▶ DATA:
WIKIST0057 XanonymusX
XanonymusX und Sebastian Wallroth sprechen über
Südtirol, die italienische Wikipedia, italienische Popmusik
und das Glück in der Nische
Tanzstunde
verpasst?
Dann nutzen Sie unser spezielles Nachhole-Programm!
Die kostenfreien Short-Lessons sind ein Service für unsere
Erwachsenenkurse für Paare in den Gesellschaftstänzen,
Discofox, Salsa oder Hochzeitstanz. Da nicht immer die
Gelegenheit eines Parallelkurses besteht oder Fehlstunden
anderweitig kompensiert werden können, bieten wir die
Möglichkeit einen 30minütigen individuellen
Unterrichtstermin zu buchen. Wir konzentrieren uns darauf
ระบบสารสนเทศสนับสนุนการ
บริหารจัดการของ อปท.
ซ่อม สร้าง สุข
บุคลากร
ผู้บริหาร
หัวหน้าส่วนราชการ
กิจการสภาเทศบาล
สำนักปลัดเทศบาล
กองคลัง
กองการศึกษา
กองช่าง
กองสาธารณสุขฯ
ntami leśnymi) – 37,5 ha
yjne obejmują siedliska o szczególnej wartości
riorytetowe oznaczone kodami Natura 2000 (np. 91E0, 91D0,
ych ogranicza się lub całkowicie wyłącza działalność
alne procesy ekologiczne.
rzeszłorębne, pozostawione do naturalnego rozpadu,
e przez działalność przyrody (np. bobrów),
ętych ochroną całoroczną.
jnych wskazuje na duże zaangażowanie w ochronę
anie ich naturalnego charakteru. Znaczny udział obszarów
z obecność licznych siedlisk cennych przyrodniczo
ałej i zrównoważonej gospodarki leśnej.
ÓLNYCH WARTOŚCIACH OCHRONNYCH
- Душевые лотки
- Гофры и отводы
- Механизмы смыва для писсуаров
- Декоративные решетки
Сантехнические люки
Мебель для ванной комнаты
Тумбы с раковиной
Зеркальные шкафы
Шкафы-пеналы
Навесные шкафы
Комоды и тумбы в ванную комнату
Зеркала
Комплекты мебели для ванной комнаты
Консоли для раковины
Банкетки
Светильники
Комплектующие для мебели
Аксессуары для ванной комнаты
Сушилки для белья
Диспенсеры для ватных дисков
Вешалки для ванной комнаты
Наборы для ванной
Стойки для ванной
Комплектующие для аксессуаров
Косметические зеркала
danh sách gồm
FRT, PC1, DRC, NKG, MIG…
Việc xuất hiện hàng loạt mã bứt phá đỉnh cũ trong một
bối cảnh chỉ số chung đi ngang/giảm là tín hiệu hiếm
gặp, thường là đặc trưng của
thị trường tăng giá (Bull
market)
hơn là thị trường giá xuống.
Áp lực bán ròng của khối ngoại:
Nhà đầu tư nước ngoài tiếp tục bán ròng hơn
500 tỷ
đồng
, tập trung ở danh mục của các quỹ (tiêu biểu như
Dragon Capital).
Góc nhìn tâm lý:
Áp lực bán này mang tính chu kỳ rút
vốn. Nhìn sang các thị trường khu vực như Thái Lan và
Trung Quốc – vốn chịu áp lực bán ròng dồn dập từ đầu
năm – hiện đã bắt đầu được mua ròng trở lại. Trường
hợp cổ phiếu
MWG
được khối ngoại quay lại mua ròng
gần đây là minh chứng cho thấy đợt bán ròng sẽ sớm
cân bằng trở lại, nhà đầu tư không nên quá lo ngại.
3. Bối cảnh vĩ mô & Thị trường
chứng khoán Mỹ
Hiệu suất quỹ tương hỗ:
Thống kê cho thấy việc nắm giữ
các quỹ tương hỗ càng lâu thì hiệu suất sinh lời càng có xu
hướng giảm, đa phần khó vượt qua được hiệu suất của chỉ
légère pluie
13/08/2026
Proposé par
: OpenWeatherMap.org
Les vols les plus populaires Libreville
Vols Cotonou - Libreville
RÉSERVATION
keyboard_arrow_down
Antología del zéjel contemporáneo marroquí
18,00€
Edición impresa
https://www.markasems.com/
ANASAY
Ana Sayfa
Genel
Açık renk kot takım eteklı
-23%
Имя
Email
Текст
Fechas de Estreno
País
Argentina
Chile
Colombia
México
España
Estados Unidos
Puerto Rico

▶ EXERCISE DIRECTIONS: Once the records have been read, print them all again exactly.

▶ SOLUTION FOR THIS EXERCISE:
WIKIST0057 XanonymusX
XanonymusX und Sebastian Wallroth sprechen über
Südtirol, die italienische Wikipedia, italienische Popmusik
und das Glück in der Nische
Tanzstunde
verpasst?
Dann nutzen Sie unser spezielles Nachhole-Programm!
Die kostenfreien Short-Lessons sind ein Service für unsere
Erwachsenenkurse für Paare in den Gesellschaftstänzen,
Discofox, Salsa oder Hochzeitstanz. Da nicht immer die
Gelegenheit eines Parallelkurses besteht oder Fehlstunden
anderweitig kompensiert werden können, bieten wir die
Möglichkeit einen 30minütigen individuellen
Unterrichtstermin zu buchen. Wir konzentrieren uns darauf
ระบบสารสนเทศสนับสนุนการ
บริหารจัดการของ อปท.
ซ่อม สร้าง สุข
บุคลากร
ผู้บริหาร
หัวหน้าส่วนราชการ
กิจการสภาเทศบาล
สำนักปลัดเทศบาล
กองคลัง
กองการศึกษา
กองช่าง
กองสาธารณสุขฯ
ntami leśnymi) – 37,5 ha
yjne obejmują siedliska o szczególnej wartości
riorytetowe oznaczone kodami Natura 2000 (np. 91E0, 91D0,
ych ogranicza się lub całkowicie wyłącza działalność
alne procesy ekologiczne.
rzeszłorębne, pozostawione do naturalnego rozpadu,
e przez działalność przyrody (np. bobrów),
ętych ochroną całoroczną.
jnych wskazuje na duże zaangażowanie w ochronę
anie ich naturalnego charakteru. Znaczny udział obszarów
z obecność licznych siedlisk cennych przyrodniczo
ałej i zrównoważonej gospodarki leśnej.
ÓLNYCH WARTOŚCIACH OCHRONNYCH
- Душевые лотки
- Гофры и отводы
- Механизмы смыва для писсуаров
- Декоративные решетки
Сантехнические люки
Мебель для ванной комнаты
Тумбы с раковиной
Зеркальные шкафы
Шкафы-пеналы
Навесные шкафы
Комоды и тумбы в ванную комнату
Зеркала
Комплекты мебели для ванной комнаты
Консоли для раковины
Банкетки
Светильники
Комплектующие для мебели
Аксессуары для ванной комнаты
Сушилки для белья
Диспенсеры для ватных дисков
Вешалки для ванной комнаты
Наборы для ванной
Стойки для ванной
Комплектующие для аксессуаров
Косметические зеркала
danh sách gồm
FRT, PC1, DRC, NKG, MIG…
Việc xuất hiện hàng loạt mã bứt phá đỉnh cũ trong một
bối cảnh chỉ số chung đi ngang/giảm là tín hiệu hiếm
gặp, thường là đặc trưng của
thị trường tăng giá (Bull
market)
hơn là thị trường giá xuống.
Áp lực bán ròng của khối ngoại:
Nhà đầu tư nước ngoài tiếp tục bán ròng hơn
500 tỷ
đồng
, tập trung ở danh mục của các quỹ (tiêu biểu như
Dragon Capital).
Góc nhìn tâm lý:
Áp lực bán này mang tính chu kỳ rút
vốn. Nhìn sang các thị trường khu vực như Thái Lan và
Trung Quốc – vốn chịu áp lực bán ròng dồn dập từ đầu
năm – hiện đã bắt đầu được mua ròng trở lại. Trường
hợp cổ phiếu
MWG
được khối ngoại quay lại mua ròng
gần đây là minh chứng cho thấy đợt bán ròng sẽ sớm
cân bằng trở lại, nhà đầu tư không nên quá lo ngại.
3. Bối cảnh vĩ mô & Thị trường
chứng khoán Mỹ
Hiệu suất quỹ tương hỗ:
Thống kê cho thấy việc nắm giữ
các quỹ tương hỗ càng lâu thì hiệu suất sinh lời càng có xu
hướng giảm, đa phần khó vượt qua được hiệu suất của chỉ
légère pluie
13/08/2026
Proposé par
: OpenWeatherMap.org
Les vols les plus populaires Libreville
Vols Cotonou - Libreville
RÉSERVATION
keyboard_arrow_down
Antología del zéjel contemporáneo marroquí
18,00€
Edición impresa
https://www.markasems.com/
ANASAY
Ana Sayfa
Genel
Açık renk kot takım eteklı
-23%
Имя
Email
Текст
Fechas de Estreno
País
Argentina
Chile
Colombia
México
España
Estados Unidos
Puerto Rico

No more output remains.